USU didn't use the press or zone in the first half Thursday night at University of the Pacific, going straight man-to-man until the second half. Then the Aggies pulled out the changes to slow up UOP's 6-foot-9 reserve center Mike Preston, who scored 11 first-half points, taking up where Tiger Mike Hahn had left off in the first game in Logan Jan. 13 (12 points in the first half).
The new defenses kept the Tigers out of the middle a little and forced them to use more clock for shots. At times, they left the ball hanging a little too close to Aggie Curtis Bobb, who gave them one of those rolling blackouts with three steals in the final 12 minutes.
USU broke from a 40-39 advantage with about 10 minutes left to win 62-51 and take its record to a Top-25-like 17-2, 6-0 in the Big West Conference. The Ags remain tied with UC-Irvine, next Wednesday's foe in Southern California, at 6-0. Irvine is 14-2 overall.
The Aggies can tie their best start ever with another win on Saturday night back home in the Smith Spectrum if they can defeat 4-13, 1-5 Idaho, which lost 80-59 at Boise State Thursday night. That game is at 7 p.m.

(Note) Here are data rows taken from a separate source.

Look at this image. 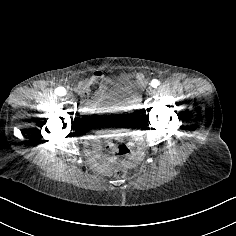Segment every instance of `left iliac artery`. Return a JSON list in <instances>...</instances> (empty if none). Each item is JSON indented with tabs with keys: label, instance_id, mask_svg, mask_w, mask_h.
Masks as SVG:
<instances>
[{
	"label": "left iliac artery",
	"instance_id": "1",
	"mask_svg": "<svg viewBox=\"0 0 236 236\" xmlns=\"http://www.w3.org/2000/svg\"><path fill=\"white\" fill-rule=\"evenodd\" d=\"M160 84V82L157 80V79H153L152 81H151V86L152 87H154V88H156L158 85Z\"/></svg>",
	"mask_w": 236,
	"mask_h": 236
}]
</instances>
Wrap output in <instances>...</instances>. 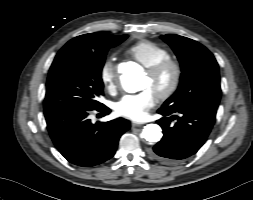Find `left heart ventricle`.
I'll use <instances>...</instances> for the list:
<instances>
[{
    "label": "left heart ventricle",
    "mask_w": 253,
    "mask_h": 200,
    "mask_svg": "<svg viewBox=\"0 0 253 200\" xmlns=\"http://www.w3.org/2000/svg\"><path fill=\"white\" fill-rule=\"evenodd\" d=\"M169 81H170V73H165L164 75H162L157 79H153L146 73L142 80L141 88L143 89L149 88L156 94V92L164 89L169 84Z\"/></svg>",
    "instance_id": "1"
}]
</instances>
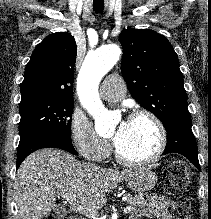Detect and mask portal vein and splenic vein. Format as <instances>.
Masks as SVG:
<instances>
[{
    "instance_id": "18ae733b",
    "label": "portal vein and splenic vein",
    "mask_w": 211,
    "mask_h": 219,
    "mask_svg": "<svg viewBox=\"0 0 211 219\" xmlns=\"http://www.w3.org/2000/svg\"><path fill=\"white\" fill-rule=\"evenodd\" d=\"M67 201L69 202V204H70L71 206H73L74 208H76V209L79 210V211L86 212V213H90V214H95V211H94V210H92V209H87V208L83 207V206L80 205L79 202H77V200L74 199V198H67ZM130 211H131V207H130V206H127V207L124 209V214H128Z\"/></svg>"
}]
</instances>
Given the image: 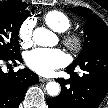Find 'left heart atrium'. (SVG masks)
I'll list each match as a JSON object with an SVG mask.
<instances>
[{
    "label": "left heart atrium",
    "mask_w": 108,
    "mask_h": 108,
    "mask_svg": "<svg viewBox=\"0 0 108 108\" xmlns=\"http://www.w3.org/2000/svg\"><path fill=\"white\" fill-rule=\"evenodd\" d=\"M25 62L32 71L47 76L63 67L67 59L59 49L36 48L26 54Z\"/></svg>",
    "instance_id": "obj_1"
}]
</instances>
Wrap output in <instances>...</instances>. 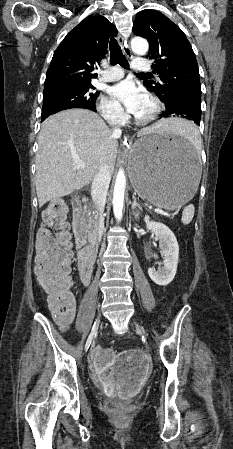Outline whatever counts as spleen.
Listing matches in <instances>:
<instances>
[{"label":"spleen","instance_id":"1","mask_svg":"<svg viewBox=\"0 0 233 449\" xmlns=\"http://www.w3.org/2000/svg\"><path fill=\"white\" fill-rule=\"evenodd\" d=\"M174 133L179 135V140L181 142H192L195 147H197L199 142V135L196 131V124L195 125H175V131ZM194 205L189 204L187 205L182 214L181 222L184 225L189 224L193 217H194Z\"/></svg>","mask_w":233,"mask_h":449}]
</instances>
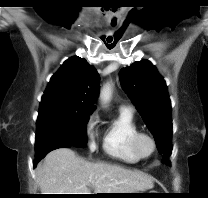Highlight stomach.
<instances>
[{
  "mask_svg": "<svg viewBox=\"0 0 208 198\" xmlns=\"http://www.w3.org/2000/svg\"><path fill=\"white\" fill-rule=\"evenodd\" d=\"M133 194H127L125 196H122V197H125V198H137L139 197V193H143V192H139V191H136V192H132Z\"/></svg>",
  "mask_w": 208,
  "mask_h": 198,
  "instance_id": "0dacf381",
  "label": "stomach"
}]
</instances>
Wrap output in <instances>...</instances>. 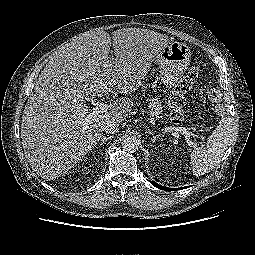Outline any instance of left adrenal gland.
Listing matches in <instances>:
<instances>
[{
    "label": "left adrenal gland",
    "instance_id": "1",
    "mask_svg": "<svg viewBox=\"0 0 255 255\" xmlns=\"http://www.w3.org/2000/svg\"><path fill=\"white\" fill-rule=\"evenodd\" d=\"M148 133H149L150 135H152V138H153V139H152V142H153V143L156 141L157 138L162 137V135H160V134L155 135L154 132H152L150 129H148Z\"/></svg>",
    "mask_w": 255,
    "mask_h": 255
}]
</instances>
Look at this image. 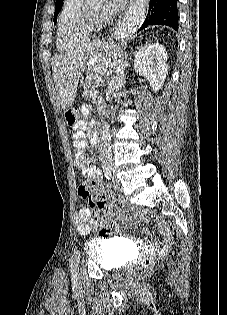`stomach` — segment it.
Segmentation results:
<instances>
[{
  "instance_id": "stomach-1",
  "label": "stomach",
  "mask_w": 227,
  "mask_h": 315,
  "mask_svg": "<svg viewBox=\"0 0 227 315\" xmlns=\"http://www.w3.org/2000/svg\"><path fill=\"white\" fill-rule=\"evenodd\" d=\"M87 67L88 68H84L83 73H82L83 80H78V82H77V85H78L80 91H89L90 86H89L88 82H94V80H95L94 68H91L88 65H87ZM73 114L75 116L77 115V113L75 111H73Z\"/></svg>"
}]
</instances>
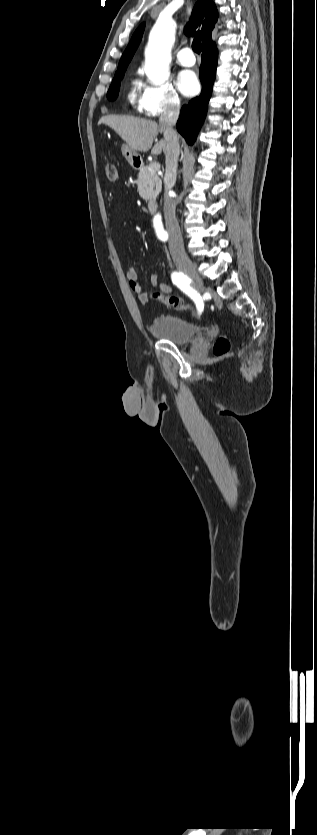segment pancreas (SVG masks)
I'll return each mask as SVG.
<instances>
[{
    "mask_svg": "<svg viewBox=\"0 0 317 835\" xmlns=\"http://www.w3.org/2000/svg\"><path fill=\"white\" fill-rule=\"evenodd\" d=\"M149 166H144L140 169L137 185L139 195L147 201H155L161 191V179L156 174V171H149Z\"/></svg>",
    "mask_w": 317,
    "mask_h": 835,
    "instance_id": "cf45deb5",
    "label": "pancreas"
}]
</instances>
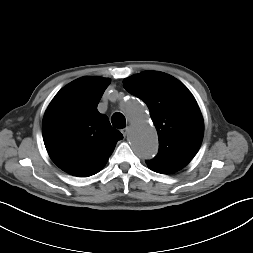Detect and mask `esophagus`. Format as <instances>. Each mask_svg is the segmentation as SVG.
<instances>
[{"label":"esophagus","instance_id":"obj_1","mask_svg":"<svg viewBox=\"0 0 253 253\" xmlns=\"http://www.w3.org/2000/svg\"><path fill=\"white\" fill-rule=\"evenodd\" d=\"M128 132H129V127H125L124 129H122V134L124 136H127Z\"/></svg>","mask_w":253,"mask_h":253}]
</instances>
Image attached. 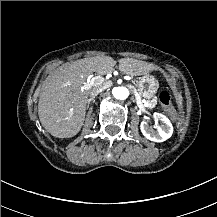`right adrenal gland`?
Wrapping results in <instances>:
<instances>
[{
  "label": "right adrenal gland",
  "instance_id": "right-adrenal-gland-1",
  "mask_svg": "<svg viewBox=\"0 0 217 217\" xmlns=\"http://www.w3.org/2000/svg\"><path fill=\"white\" fill-rule=\"evenodd\" d=\"M91 102H95V98H94V97L90 98V99L87 101V108H89Z\"/></svg>",
  "mask_w": 217,
  "mask_h": 217
}]
</instances>
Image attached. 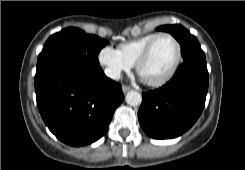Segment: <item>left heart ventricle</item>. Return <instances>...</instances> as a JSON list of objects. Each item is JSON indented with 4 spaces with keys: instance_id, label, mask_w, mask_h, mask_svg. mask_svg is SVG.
Masks as SVG:
<instances>
[{
    "instance_id": "b2bd125f",
    "label": "left heart ventricle",
    "mask_w": 245,
    "mask_h": 170,
    "mask_svg": "<svg viewBox=\"0 0 245 170\" xmlns=\"http://www.w3.org/2000/svg\"><path fill=\"white\" fill-rule=\"evenodd\" d=\"M177 47L169 37L160 38L154 45L148 59L141 66V75L148 81L163 77L173 65Z\"/></svg>"
}]
</instances>
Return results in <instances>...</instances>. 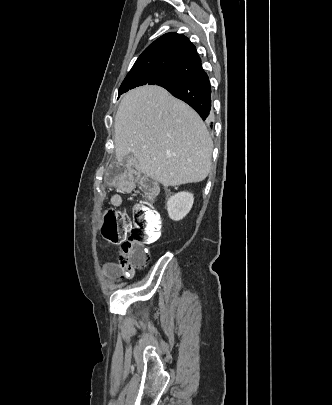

"That halfcourt press surprised them," said Bernard Rock, the USU point guard who led all scorers with 15 points plus five rebounds. He noted that the Tigers threw the ball away the first time the Aggies pressed them. The main reason for the press is to waste clock. "When we get a turnover, that's a bonus for us," Rock said.
The Aggies had nine steals, forced 14 UOP turnovers, blocked four shots and made a season-low nine turnovers while shooting 50 percent from the field.
Thursday's victory was USU's 25th straight win against Big West opponents, dating back to last season, and it was its 11th straight win this season. That ties for the fourth-best win streak in USU history. UOP dropped to 12-6, 4-3.
"We did what we had to in the second half," said Aggie coach Stew Morrill, thanking his extended press and zone that set off Bobb, who scored his only two 3-pointers and made back-to-back steals as USU went from a one-point lead to a 10-point lead in less than five minutes.
"We were physically and mentally tough," Morrill said, adding that's what's needed to win road games. USU has won a school-record 12 in a row on the Big West road.
USU stiffened late in a physical game that left Tony Brown with seven stitches over one eye and left Aggies, and some Tigers, lying on the floor a lot. After missing seven free throws earlier in the game, the Aggies made eight of their last nine.
"Steals and easy shots got us going," Morrill said.
Rock remembered getting rocked on a couple of Pacific picks in this tough game, especially one where he was knocked flat while Maurice McLemore, the man he was chasing, rose up for a 3-pointer that gave UOP its last lead of the game, 32-30. But Rock also recalled, after a Dimitri Jorssen basket, making a steal and swooping in for a fast-break basket while McLemore fell trying to get in his way. Plays like that were Rock's payback for tough picks.
"Curtis Bobb made some clutch 3-pointers and caused a lot of turnovers," Rock said.
Bobb (12 points) did his own flattening of the Tigers, deflating them with four steals. He said the coaches had told him all week that the players he would guard, leading UOP scorer Peter Heizer (six points) and Tom Cockle (two), didn't drive left as well as right, so he shaded them to the right. "I have a tendency of slapping at the ball anyway, and they put the ball right in front of me," he said of his steals.
Shawn Daniels chipped in 13 points, five boards and two blocked shots while helping defend Pacific's big interior players.